With three days to spend in Sarajevo, you can delve into history, sample local cuisine, and take a day trip. Along the way, you’ll have time to soak up the city’s unique east-meets-west culture, whether you’re sipping Turkish coffee in the Old Town or tasting locally distilled rakija. Here’s how to plan your time.
Day 1: Sarajevo History and Culture
Many of Sarajevo’s key sites are packed into the Old Town—also called Baščaršija—where you can find churches, mosques, and the city’s old synagogue. Spend your first day exploring the narrow streets of this bazaar turned neighborhood on your own or with a guide. In between the landmarks, there’s great souvenir shopping, local restaurants, and cafés serving demitasses of Turkish-style coffee. Get to know Sarajevo’s distinctive cuisine, which blends influences from the east and west, on gourmet tours that focus on everything from Sarajevo-style barbecue to rakija fruit brandy, or opt for a hands-on cooking class.
Day 2: Make It to Mostar
Spend your second day exploring one of Bosnia and Herzegovina’s most charming towns, Mostar, whose Old Bridge is irresistible to photographers. There’s plenty to see along the road from Sarajevo, as well. Some tours offer stops in historic Konjic, the Ottoman village of Počitelj, and the riverside community of Blagaj. Once you’re in Mostar, be sure to explore the Old City, which is a UNESCO World Heritage Site. While much of Mostar was destroyed during the war in the 1990s, the town has been extensively rebuilt, complete with architectural influences that reflect the area’s diverse cultural history.

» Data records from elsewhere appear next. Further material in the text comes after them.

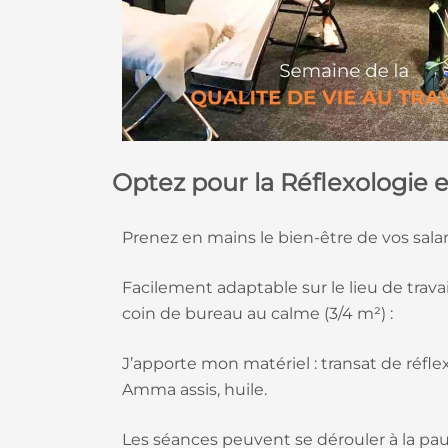
Optez pour la Réflexologie 
Prenez en mains le bien-être de vos salari
Facilement adaptable sur le lieu de trava
coin de bureau au calme (3/4 m²) :
J’apporte mon matériel : transat de réfl
Amma assis, huile.
Les séances peuvent se dérouler à la pa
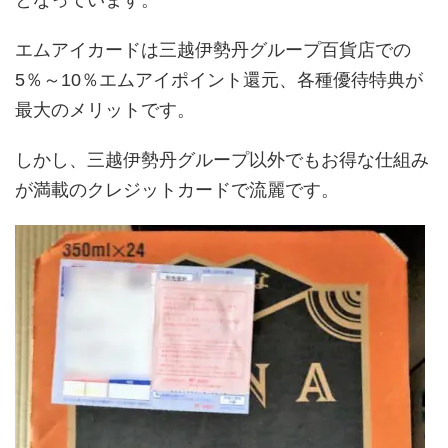
エムアイカードは三越伊勢丹グループ百貨店での
5％～10％エムアイポイント還元、各種優待特典が
最大のメリットです。
しかし、三越伊勢丹グループ以外でもお得な仕組み
が満載のクレジットカードで流麗です。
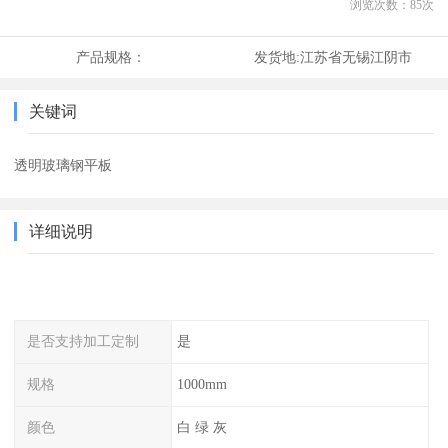
浏览次数：
85
次
产品规格：
发货地:
江苏省无锡江阴市
关键词
透明玻璃钢平板
详细说明
是否支持加工定制
是
规格
1000mm
颜色
白 绿 灰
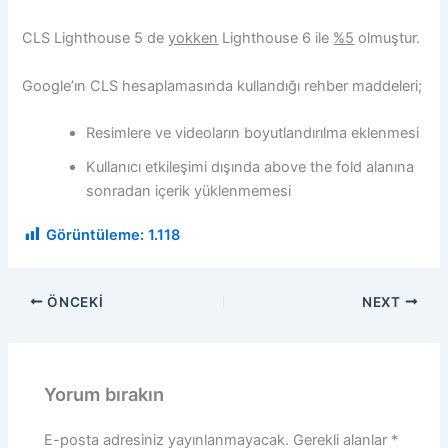
CLS Lighthouse 5 de
yokken
Lighthouse 6 ile
%5
olmuştur.
Google’ın CLS hesaplamasında kullandığı rehber maddeleri;
Resimlere ve videoların boyutlandırılma eklenmesi
Kullanıcı etkileşimi dışında above the fold alanına
sonradan içerik yüklenmemesi
Görüntüleme:
1.118
ÖNCEKI
NEXT
Yorum bırakın
E-posta adresiniz yayınlanmayacak.
Gerekli alanlar
*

Day 3: Sarajevo Under Siege
You might see craters and bullet holes as you’re exploring Sarajevo, and there are plenty of stories behind the scars. Siege- and war-themed tours of Sarajevo will give you some historic background as you visit local landmarks. Among the most interesting war sites is the Sarajevo War Tunnel—sometimes called the Tunnel of Hope—which was used by the Bosnian army to smuggle supplies into the city during the siege. A number of excellent museums also cover the war. The War Childhood Museum looks at growing up during the conflict, while the Museum of Crimes Against Humanity and Genocide is a memorial to some of the country’s most tragic events. Lined with black-and-white photographs of faces, Galerija 11/07/95 focuses on the horrors of Srebrenica, complete with personal stories from survivors.